There is some good news for us here on the High Desert. The people NewsChannel 21 talked with Tuesday say Sandy won't affect your wallet, or even the prices at the gas station. But the one thing it could affect: your travel plans.
For the first time since 1888, the New York Stock Exchange has been closed for two consecutive days (but plans to reopen Wednesday).
"We could be trading right now electronically, which would not have involved anybody coming into the floor itself," said Bill Valentine of Valentine Ventures in Bend.
Valentine said the tradition of people buying, selling and trading on the floor is sacred.
The stock exchange closed for one day after the 9/11 terrorist attacks, and that disrupted the market for a few days.
But within a month, the stock market had recovered.
This event won't do much, most agree.
"I would expect that this would be a smaller scale of that," Valentine said. "We will have a slight sell-off tomorrow and it may last the whole day, it may not."
Valentine said few here will even notice.
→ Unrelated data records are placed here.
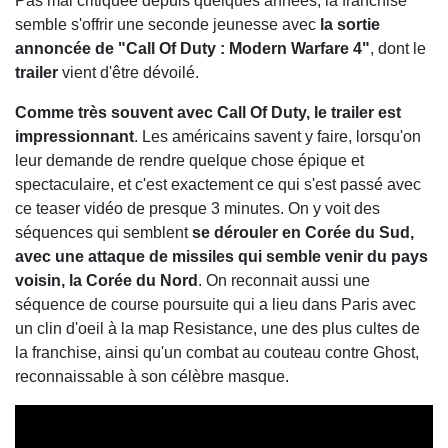
Pas mal critiquée depuis quelques années, la franchise
semble s'offrir une seconde jeunesse avec
la sortie
annoncée de "Call Of Duty : Modern Warfare 4"
, dont le
trailer
vient d'être dévoilé.
Comme très souvent avec Call Of Duty, le trailer est
impressionnant
. Les américains savent y faire, lorsqu'on
leur demande de rendre quelque chose épique et
spectaculaire, et c'est exactement ce qui s'est passé avec
ce teaser vidéo de presque 3 minutes. On y voit des
séquences qui semblent
se dérouler en Corée du Sud,
avec une attaque de missiles qui semble venir du pays
voisin, la Corée du Nord
. On reconnait aussi une
séquence de course poursuite qui a lieu dans Paris avec
un clin d'oeil à la map Resistance, une des plus cultes de
la franchise, ainsi qu'un combat au couteau contre Ghost,
reconnaissable à son célèbre masque.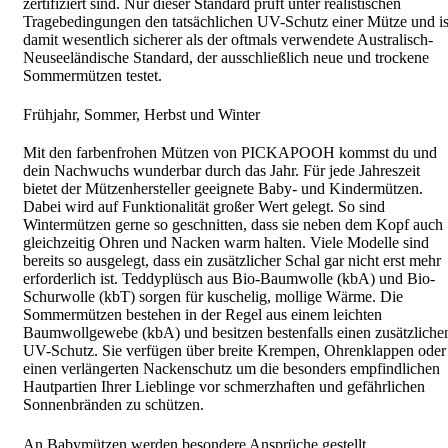
zertifiziert sind. Nur dieser Standard prüft unter realistischen
Tragebedingungen den tatsächlichen UV-Schutz einer Mütze und is
damit wesentlich sicherer als der oftmals verwendete Australisch-
Neuseeländische Standard, der ausschließlich neue und trockene
Sommermützen testet.
Frühjahr, Sommer, Herbst und Winter
Mit den farbenfrohen Mützen von PICKAPOOH kommst du und
dein Nachwuchs wunderbar durch das Jahr. Für jede Jahreszeit
bietet der Mützenhersteller geeignete Baby- und Kindermützen.
Dabei wird auf Funktionalität großer Wert gelegt. So sind
Wintermützen gerne so geschnitten, dass sie neben dem Kopf auch
gleichzeitig Ohren und Nacken warm halten. Viele Modelle sind
bereits so ausgelegt, dass ein zusätzlicher Schal gar nicht erst mehr
erforderlich ist. Teddyplüsch aus Bio-Baumwolle (kbA) und Bio-
Schurwolle (kbT) sorgen für kuschelig, mollige Wärme. Die
Sommermützen bestehen in der Regel aus einem leichten
Baumwollgewebe (kbA) und besitzen bestenfalls einen zusätzliche
UV-Schutz. Sie verfügen über breite Krempen, Ohrenklappen oder
einen verlängerten Nackenschutz um die besonders empfindlichen
Hautpartien Ihrer Lieblinge vor schmerzhaften und gefährlichen
Sonnenbränden zu schützen.
An Babymützen werden besondere Ansprüche gestellt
"I don't believe that there will be much of an economic affect locally," Valentine said. "Unless you have direct commercial relationships with the East Coast or are traveling there."
But Sandy has had a dramatic impact on travel, thousands of flights are still cancelled.
"It could take a few days even if not a couple of weeks before all of these folks are able to work their way through the system," said Marie Dodds, AAA Oregon-Idaho spokeswoman.
Dodds says if you have travel plans in the next couple of days or even in the next week, be sure to check with your airline.
You may have to make alternate plans and be flexible.
"When you have thousands of people stuck at airports like we are seeing right now, it could be a while before you are able to get on that flight," Dodds said.
Dodds said unlike Hurricane Issac and other hurricanes, Sandy is impacting an area that is a major consumer of gas, not a major producer.
"The demand destruction caused by the storm is likely more than offset the drop in production," Dodds said.
That means you shouldn't see prices increase at the gas pump here.
It might be hard to believe, but Valentine said the storm could have some positive economic benefits along the East Coast. Rebuilding will require thousands of workers, and businesses like Home Depot and other supply companies could see a big spike in business.
He also said city and county governments on the East Coast are sure to get federal financial help.